Si nous offrons encore des liturgies qui nourrissent les habitués de l'Église, nous devons inventer des célébrations qui accompagnent les chercheurs de Dieu qui questionnent notre agir. Nous avons des routes nouvelles qui s'ouvrent avec les parcours catéchétiques qui devraient conduire à des styles de célébrations mieux adaptées; nous avons également le chemin des célébrations funéraires au salon qui permettent une adaptation plus facile que dans le rituel à l'église.

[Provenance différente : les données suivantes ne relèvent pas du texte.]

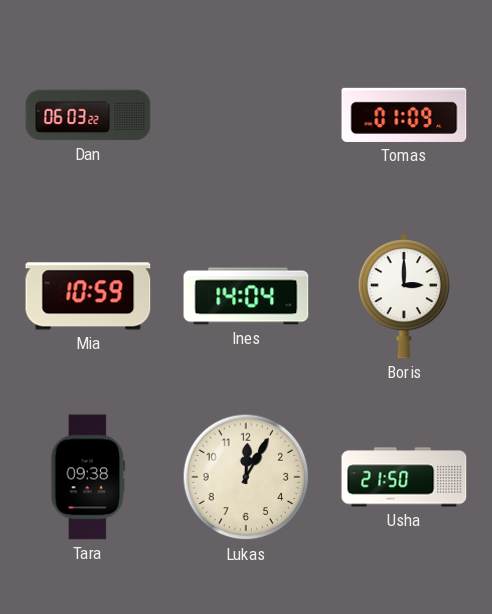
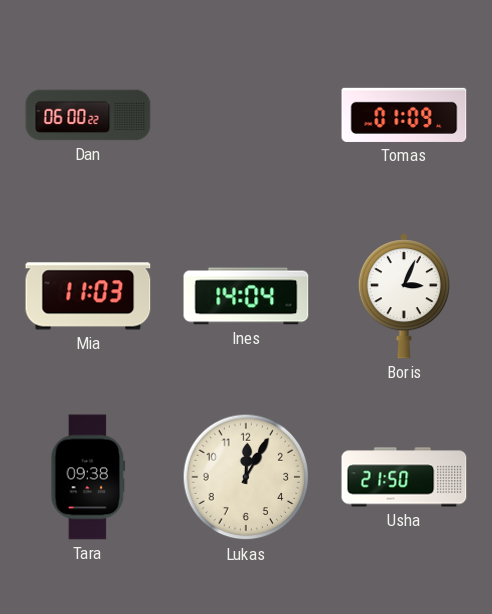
Dan: 06:03 -> 06:00
Mia: 10:59 -> 11:03
Boris: 3:00 -> 3:04
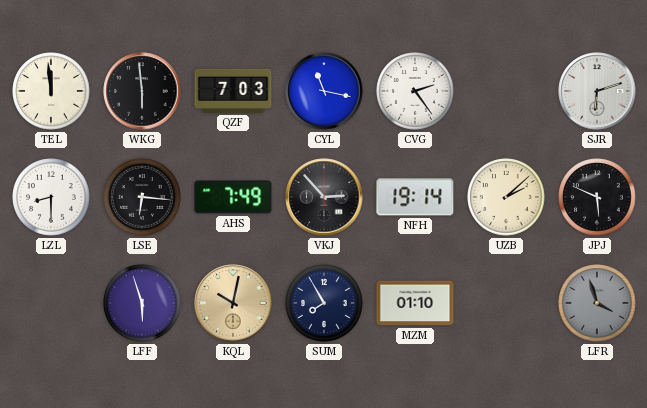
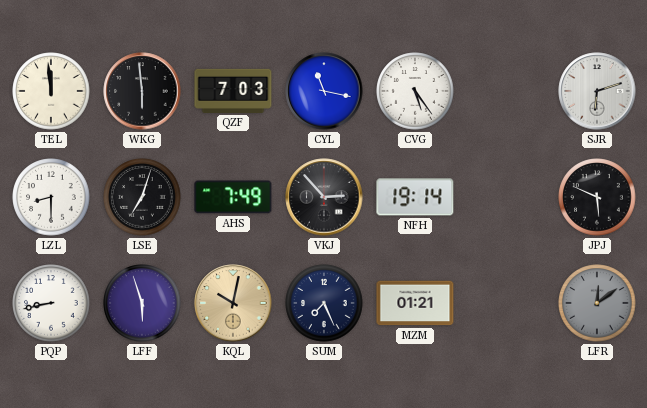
CVG: 2:24 -> 5:24
LSE: 6:16 -> 7:03
UZB: 2:08 -> none
PQP: none -> 8:43
SUM: 7:55 -> 7:26
MZM: 01:10 -> 01:21
LFR: 3:57 -> 12:09
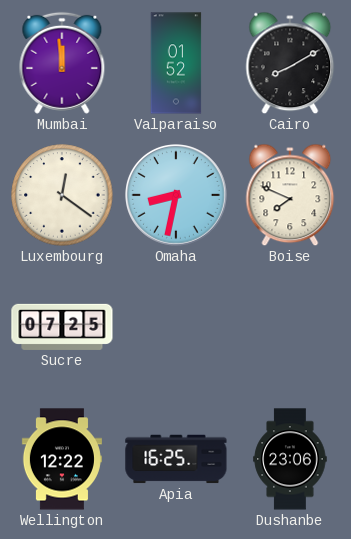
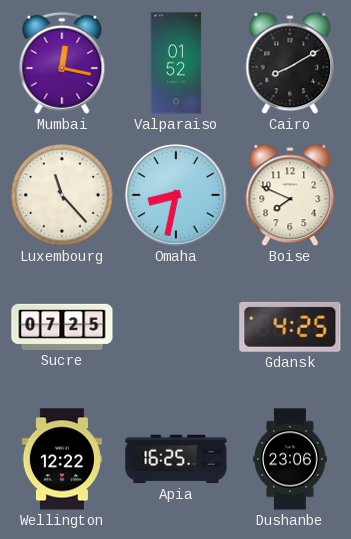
Mumbai: 11:59 -> 12:17
Luxembourg: 12:21 -> 11:23
Gdansk: none -> 4:25
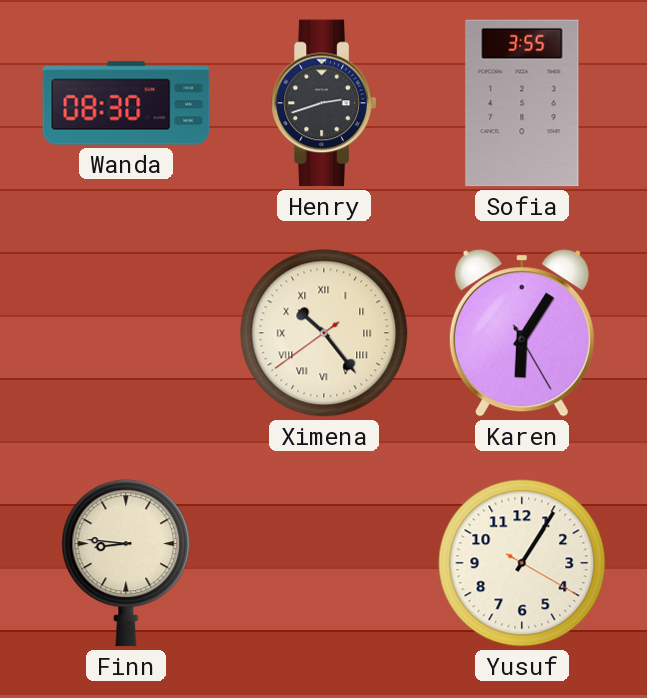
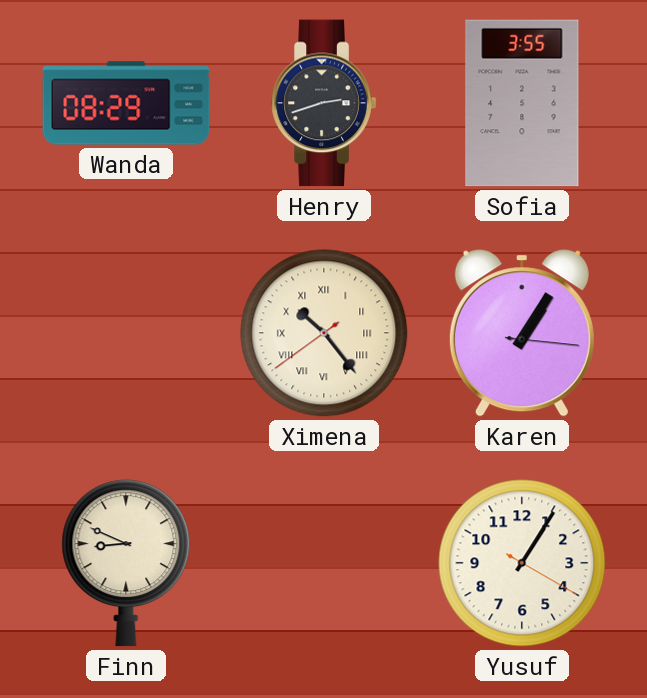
Wanda: 08:30 -> 08:29
Karen: 6:05 -> 1:05
Finn: 8:46 -> 8:49
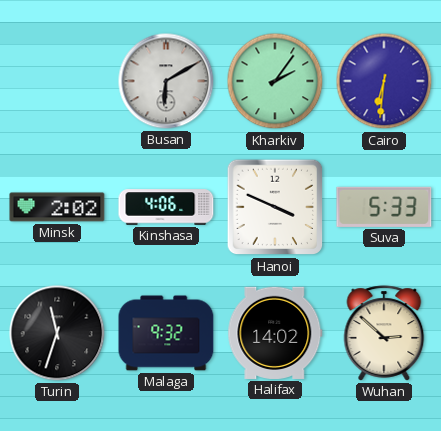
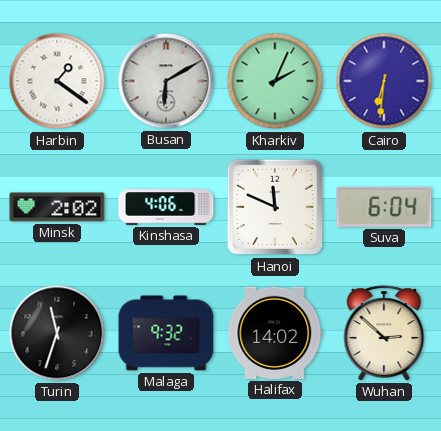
Harbin: none -> 1:21
Kharkiv: 2:06 -> 2:04
Hanoi: 3:49 -> 11:49
Suva: 5:33 -> 6:04
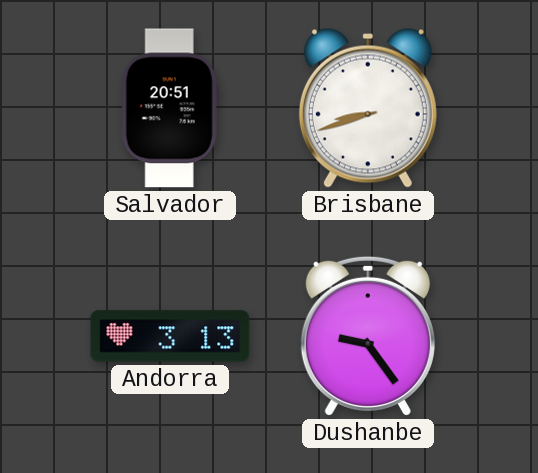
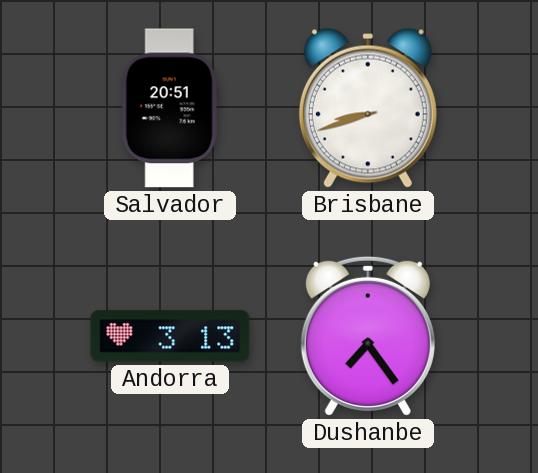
Dushanbe: 9:24 -> 7:24
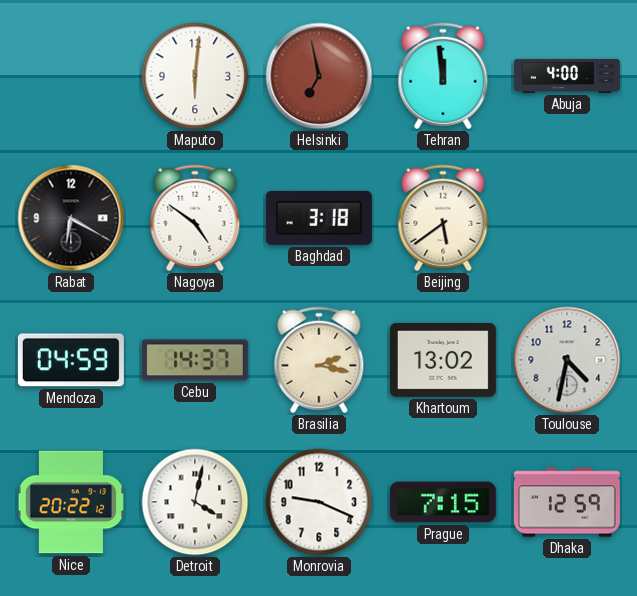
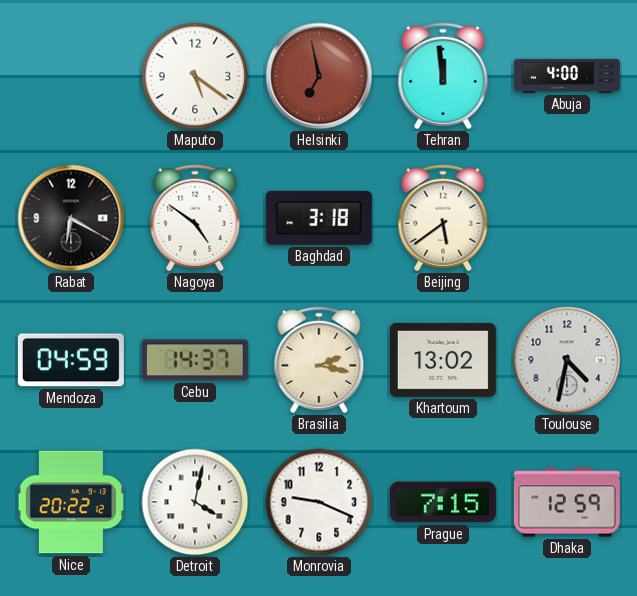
Maputo: 6:01 -> 5:21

Accompagner, c'est faire expérimenter la situation de fiancé que le Seigneur nous invite à partager. Comme les parents sont attentifs aux cris de l'enfant, nous devons aussi comme chrétiens et comme pasteurs être attentifs aux cris des hommes et des femmes de nos Galilée paroissiales. Ne serait-il pas intéressant de faire un travail en amont? Nous travaillons toujours en aval avec les sacrements là où les gens devraient être, je crois qu'il nous faut travailler en amont là où les gens sont et d'où ils partent pour les conduire aux fiançailles avec le Ressuscité. Dans cette Église que j'aime comme je voudrais que ce soit l'orientation et le travail de notre année de la miséricorde. D'ailleurs notre priorité diocésaine de Gaaspé nous invite à aller vers nos frères et soeurs, allons leur faire découvrir qu'ils sont les fiancés de Dieu. 

mardi, 29 mars 2016 17:57

Nous sommes invités!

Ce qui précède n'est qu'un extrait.